** What is being asked **
How many lines in these records include the string "dane"? Reply with that number alone.

Stored data
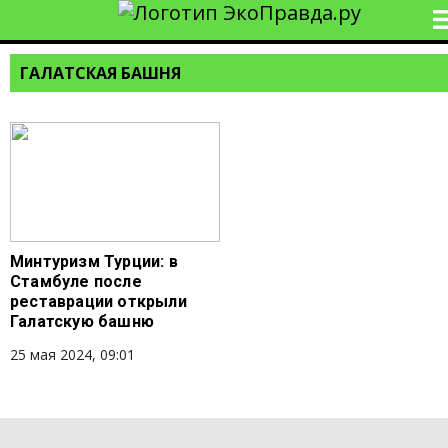
ГАЛАТСКАЯ БАШНЯ
Минтуризм Турции: в
Стамбуле после
реставрации открыли
Галатскую башню
25 мая 2024, 09:01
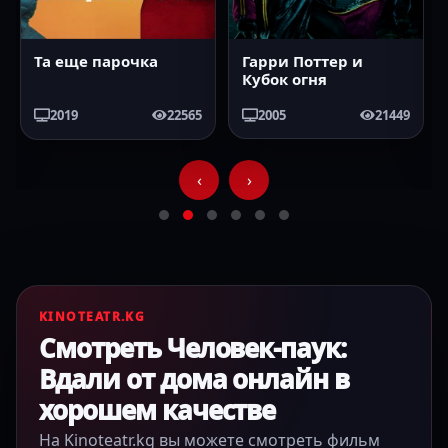
Та еще парочка
Гарри Поттер и
Кубок огня
2019
22565
2005
21449
‹
›
KINOTEATR.KG
Смотреть Человек-паук:
Вдали от дома онлайн в
хорошем качестве
На Kinoteatr.kg вы можете смотреть фильм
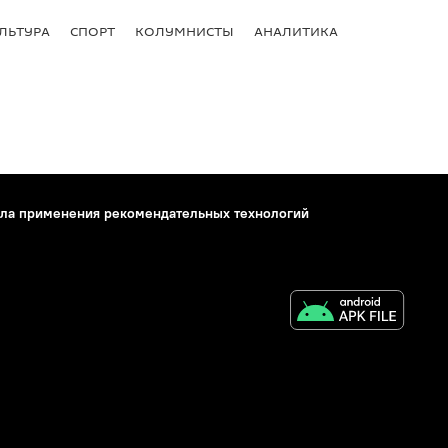
ЛЬТУРА
СПОРТ
КОЛУМНИСТЫ
АНАЛИТИКА
ла применения рекомендательных технологий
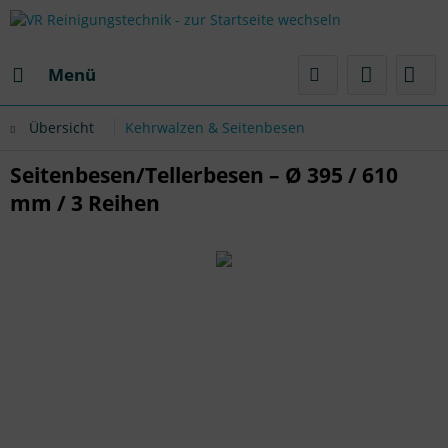
Menü
Übersicht
Kehrwalzen & Seitenbesen
Seitenbesen/Tellerbesen – Ø 395 / 610
mm / 3 Reihen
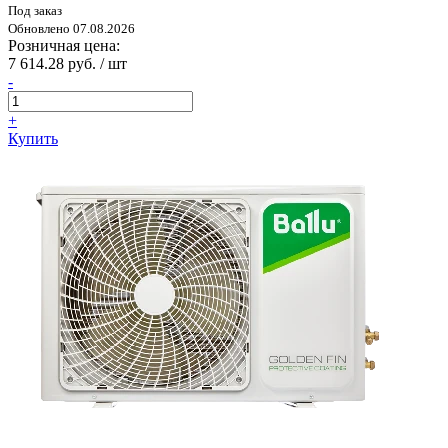
Под заказ
Обновлено 07.08.2026
Розничная цена:
7 614.28 руб. / шт
-
+
Купить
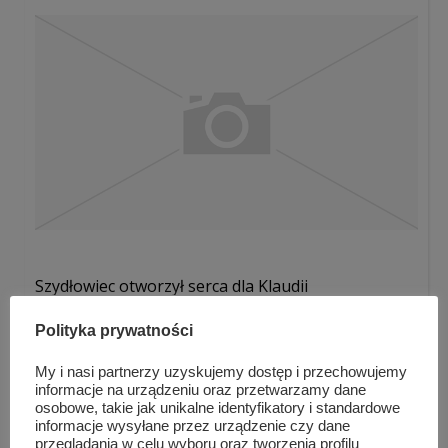
Szydłowiec otworzył serca dla Klaudii
Polityka prywatności
My i nasi partnerzy uzyskujemy dostęp i przechowujemy
informacje na urządzeniu oraz przetwarzamy dane
osobowe, takie jak unikalne identyfikatory i standardowe
informacje wysyłane przez urządzenie czy dane
przeglądania w celu wyboru oraz tworzenia profilu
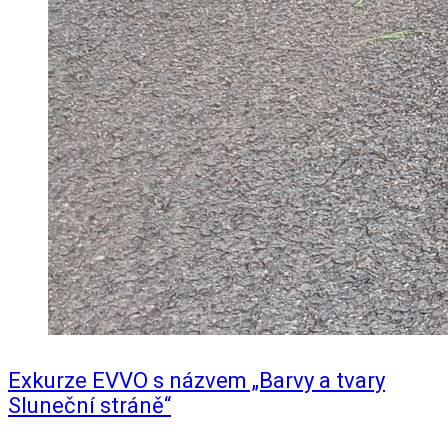
Exkurze EVVO s názvem „Barvy a tvary
Sluneční stráně“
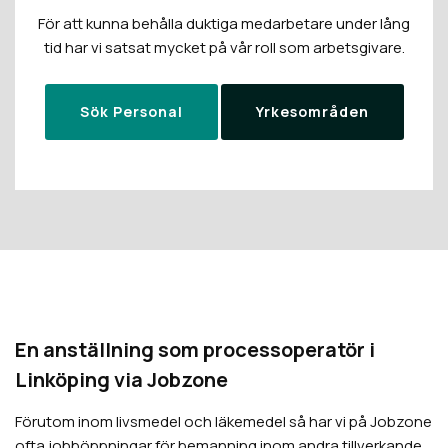
För att kunna behålla duktiga medarbetare under lång
tid har vi satsat mycket på vår roll som arbetsgivare.
Sök Personal
Yrkesområden
En anställning som processoperatör i
Linköping via Jobzone
Förutom inom livsmedel och läkemedel så har vi på Jobzone
ofta jobböppningar för bemanning inom andra tillverkande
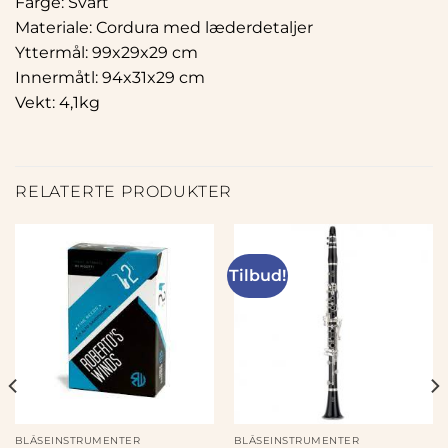
Farge: Svart
Materiale: Cordura med læderdetaljer
Yttermål: 99x29x29 cm
Innermåtl: 94x31x29 cm
Vekt: 4,1kg
RELATERTE PRODUKTER
Tilbud!
BLÅSEINSTRUMENTER
BLÅSEINSTRUMENTER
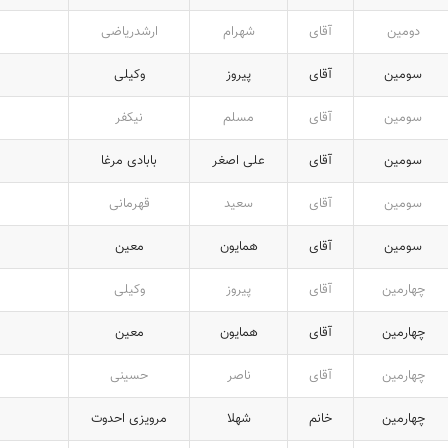
دومین
آقای
شهرام
ارشدریاضی
سومین
آقای
پیروز
وکیلی
سومین
آقای
مسلم
نیکفر
سومین
آقای
علی اصغر
بابادی مرغا
سومین
آقای
سعید
قهرمانی
سومین
آقای
همایون
معین
چهارمین
آقای
پیروز
وکیلی
چهارمین
آقای
همایون
معین
چهارمین
آقای
ناصر
حسینی
چهارمین
خانم
شهلا
مرویزی احدوت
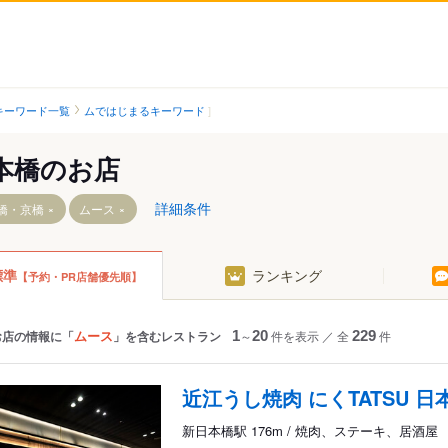
キーワード一覧
ムではじまるキーワード
本橋のお店
詳細条件
橋・京橋
ムース
標準
ランキング
【予約・PR店舗優先順】
駅
ムース
お店の情報に「
」を含むレストラン
1
～
20
件を表示
／
全
229
件
近江うし焼肉 にくTATSU 
新日本橋駅 176m / 焼肉、ステーキ、居酒屋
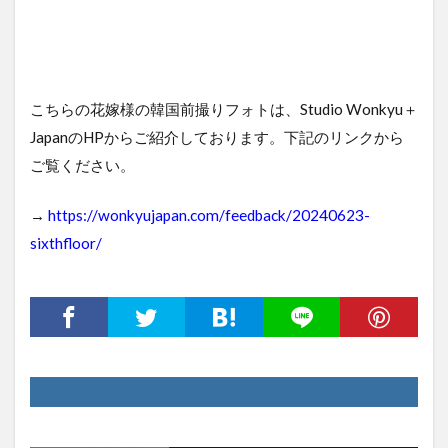
こちらの花嫁様の韓国前撮りフォトは、Studio Wonkyu＋
JapanのHPからご紹介しております。下記のリンクから
ご覧ください。
→
https://wonkyujapan.com/feedback/20240623-
sixthfloor/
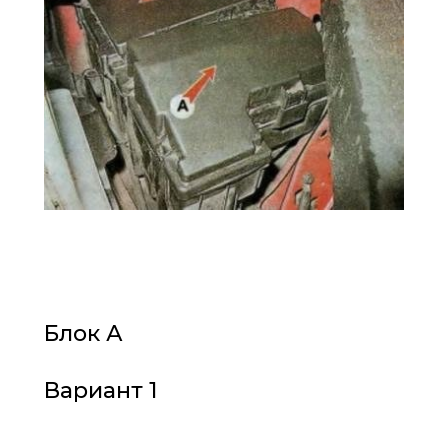
Блок А
Вариант 1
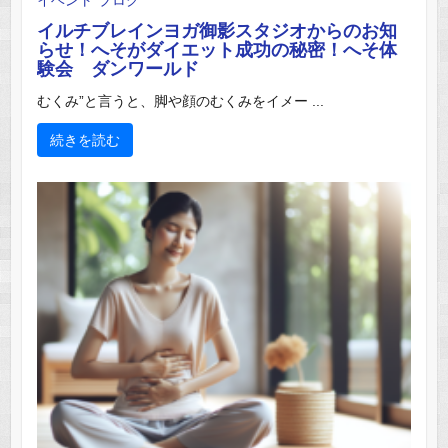
イルチブレインヨガ御影スタジオからのお知
らせ！へそがダイエット成功の秘密！へそ体
験会 ダンワールド
むくみ”と言うと、脚や顔のむくみをイメー ...
続きを読む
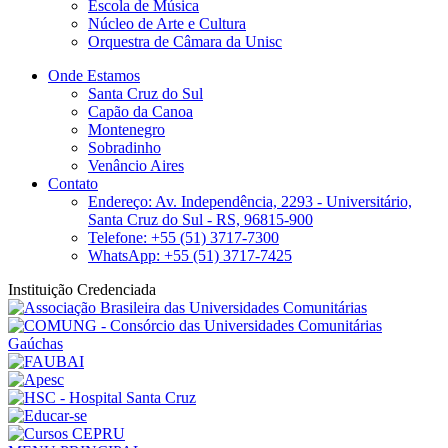
Escola de Música
Núcleo de Arte e Cultura
Orquestra de Câmara da Unisc
Onde Estamos
Santa Cruz do Sul
Capão da Canoa
Montenegro
Sobradinho
Venâncio Aires
Contato
Endereço: Av. Independência, 2293 - Universitário,
Santa Cruz do Sul - RS, 96815-900
Telefone: +55 (51) 3717-7300
WhatsApp: +55 (51) 3717-7425
Instituição Credenciada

** Task output **
2